— PROBLEM REQUIREMENTS —
Each line from the one containing "Royal Canin Veterinary Diets" through the last line of the data below should be printed exactly, please, with any pictures omitted.

▶

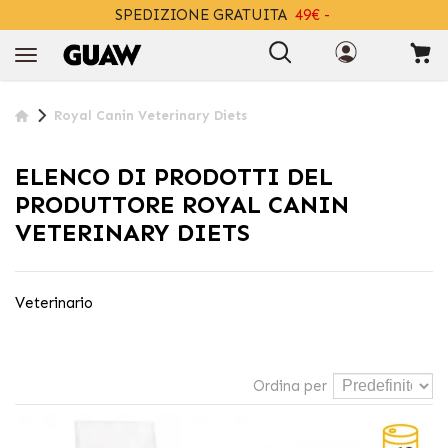
SPEDIZIONE GRATUITA
49€ -
+INFO
Royal Canin Veterinary Diets
ELENCO DI PRODOTTI DEL
PRODUTTORE ROYAL CANIN
VETERINARY DIETS
Veterinario
Ordina per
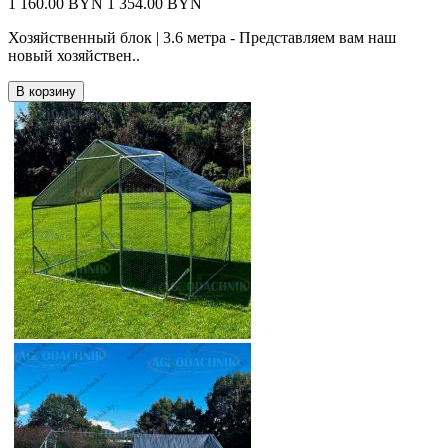
1 160.00 BYN
1 354.00 BYN
Хозяйственный блок | 3.6 метра - Представляем вам наш
новый хозяйствен..
В корзину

◀

— WRITTEN RESPONSE —
Royal Canin Veterinary Diets
ELENCO DI PRODOTTI DEL
PRODUTTORE ROYAL CANIN
VETERINARY DIETS
Veterinario
Ordina per
1 160.00 BYN
1 354.00 BYN
Хозяйственный блок | 3.6 метра - Представляем вам наш
новый хозяйствен..
В корзину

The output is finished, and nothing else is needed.